Customer Acknowledgment and Agreement: By accepting the trade-in value and providing consent for the trade-in, the Customer acknowledges that they have read, understood, and agree to the terms and conditions outlined herein to the best of their knowledge and belief.
Customer Obligations: The Customer agrees to the following terms:
Accuracy of Information: The Customer shall provide accurate and complete information regarding the devices they intend to trade in, including but not limited to the make, model, condition, and any associated accessories.
Evaluation and Inspection: The trade-in value offered by the Retail Partner is subject to evaluation and verification through a physical inspection by the Retail Partner or an authorized agent or representative of the Retail Partner.
Final Trade-In Value: The Customer understands that the final trade-in value may differ from the initial estimate, and any such adjustments will be communicated to the Customer prior to the completion of the trade-in transaction.

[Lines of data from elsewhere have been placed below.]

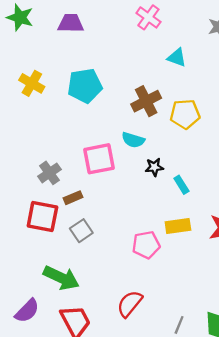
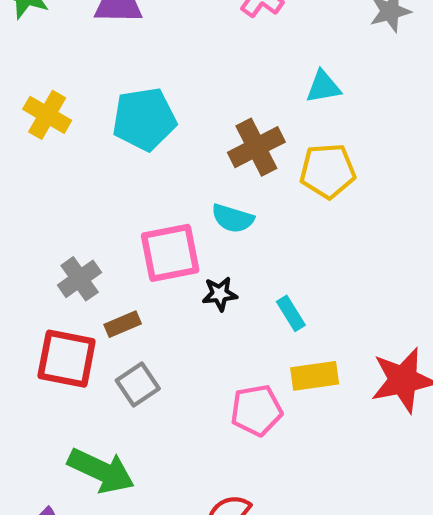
cyan triangle: (177, 57) -> (323, 87), moved, turned -30
black star: (154, 167) -> (220, 294), moved
cyan rectangle: (181, 185) -> (291, 313), moved

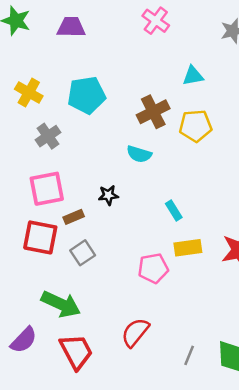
pink square: (170, 253) -> (47, 189), moved
gray cross: (80, 279) -> (48, 136), moved
black star: (220, 294) -> (108, 195), moved

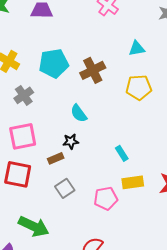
brown cross: (153, 112) -> (93, 70), moved
cyan semicircle: (139, 154) -> (79, 113), moved, turned 36
brown rectangle: (74, 217) -> (56, 158), moved
gray square: (83, 253) -> (65, 188), moved

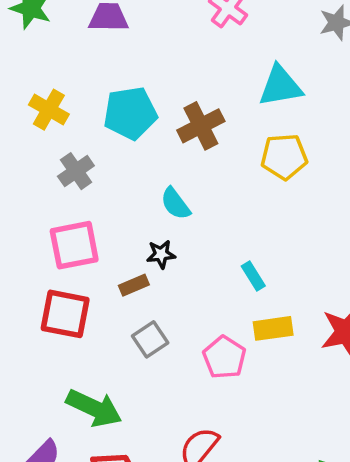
cyan triangle: (137, 48) -> (280, 86), size x1.5
pink pentagon: (106, 198) -> (224, 357), turned -30

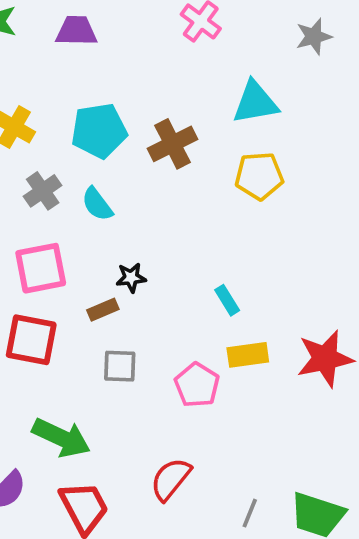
cyan semicircle: (176, 204) -> (97, 204), moved
gray square: (150, 339) -> (120, 366), turned 36

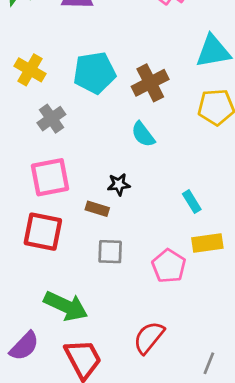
cyan semicircle: (97, 204) -> (143, 134), moved
brown rectangle: (103, 310) -> (97, 209), turned 40

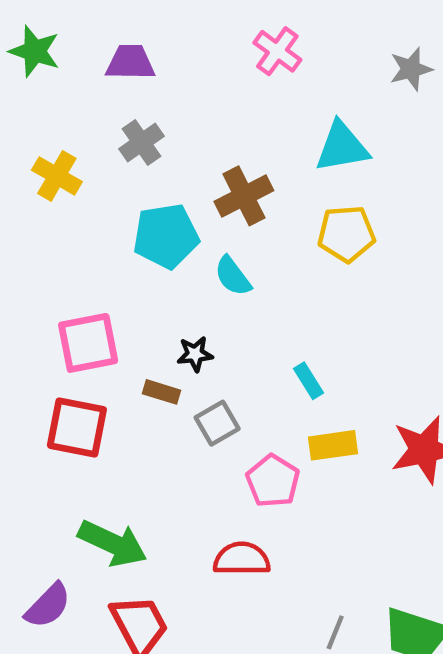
cyan pentagon: (94, 73) -> (166, 236), moved
gray cross: (51, 119) -> (141, 143), moved
gray square: (110, 252) -> (217, 423), moved, turned -32
red semicircle: (149, 338) -> (242, 559), moved, turned 51

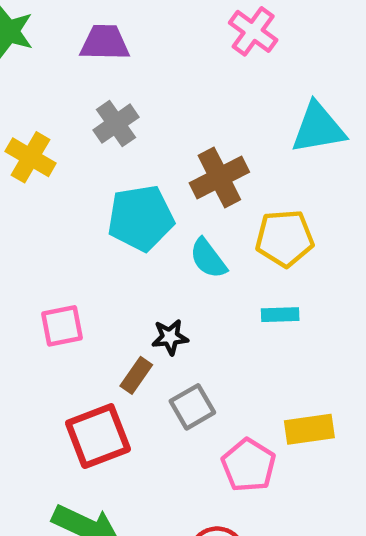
yellow pentagon: (346, 234) -> (285, 238), moved
pink square: (88, 343) -> (62, 326), size x0.7
cyan rectangle: (308, 381) -> (280, 315), moved, turned -60
brown rectangle: (162, 392) -> (136, 375), turned -72
red square: (77, 428) -> (98, 436), moved, turned -32

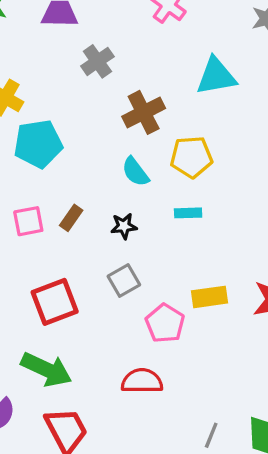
gray cross: (116, 124) -> (97, 61), moved
cyan pentagon: (141, 218) -> (38, 144), moved
black star: (170, 337) -> (124, 226), moved
brown rectangle: (136, 375) -> (71, 218), moved

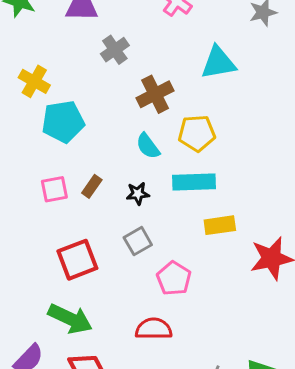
cyan rectangle: (188, 213) -> (194, 182), size x1.8
yellow rectangle: (210, 297) -> (220, 225), moved

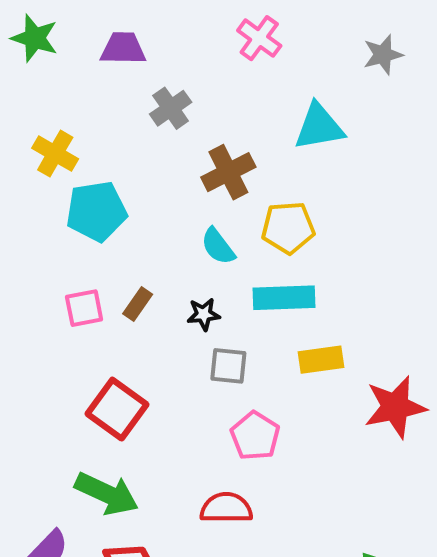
gray square: (138, 241) -> (228, 366), moved, turned 36
red square: (77, 260) -> (117, 409), turned -33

Ownership and Authorization: The Customer warrants that they have legal ownership of or proper authorization to trade in the devices and that the devices are free from any liens, encumbrances, or restrictions preventing their transfer.
Transfer of Ownership: The Customer agrees to transfer all rights, title, and interest in the trade-in devices to the Retail Partner upon the completion of the trade-in transaction.
Finality of Transaction: The Customer acknowledges that the trade-in transaction is final and non-reversible. The Customer understands and agrees that, under no circumstances, will the trade-in be subject to return or reclamation after completion.
Liability Release: The Customer agrees to release the Retail Partner from any and all liability, claims, damages, or disputes arising from or related to the trade-in transaction, including but not limited to loss of data, personal information, or any unauthorized use of the trade-in devices.
Indemnification: The Customer agrees to indemnify and hold harmless the Retail Partner from any third-party claims, demands, or causes of action arising out of or in connection with the trade-in transaction, including but not limited to claims of intellectual property infringement or violations.
Dispute Waiver: Upon the finalization of the trade-in transaction, the Customer waives the right to raise any disputes related to the transaction. The Customer further agrees that this waiver shall be binding in accordance with the governing laws of the jurisdiction in which this agreement is enforced.
Entire Agreement: This clause constitutes the entire agreement regarding the trade-in transaction and supersedes any prior agreements, whether written or oral, relating to the same.
Binding Effect: By proceeding with the trade-in transaction, the Customer acknowledges that they have read and understood the terms and conditions outlined herein and agree to be bound by them. This agreement shall be binding upon the Parties, their successors, assigns, and legal representatives.
Please review these terms carefully, as they are legally binding upon acceptance of the trade-in offer.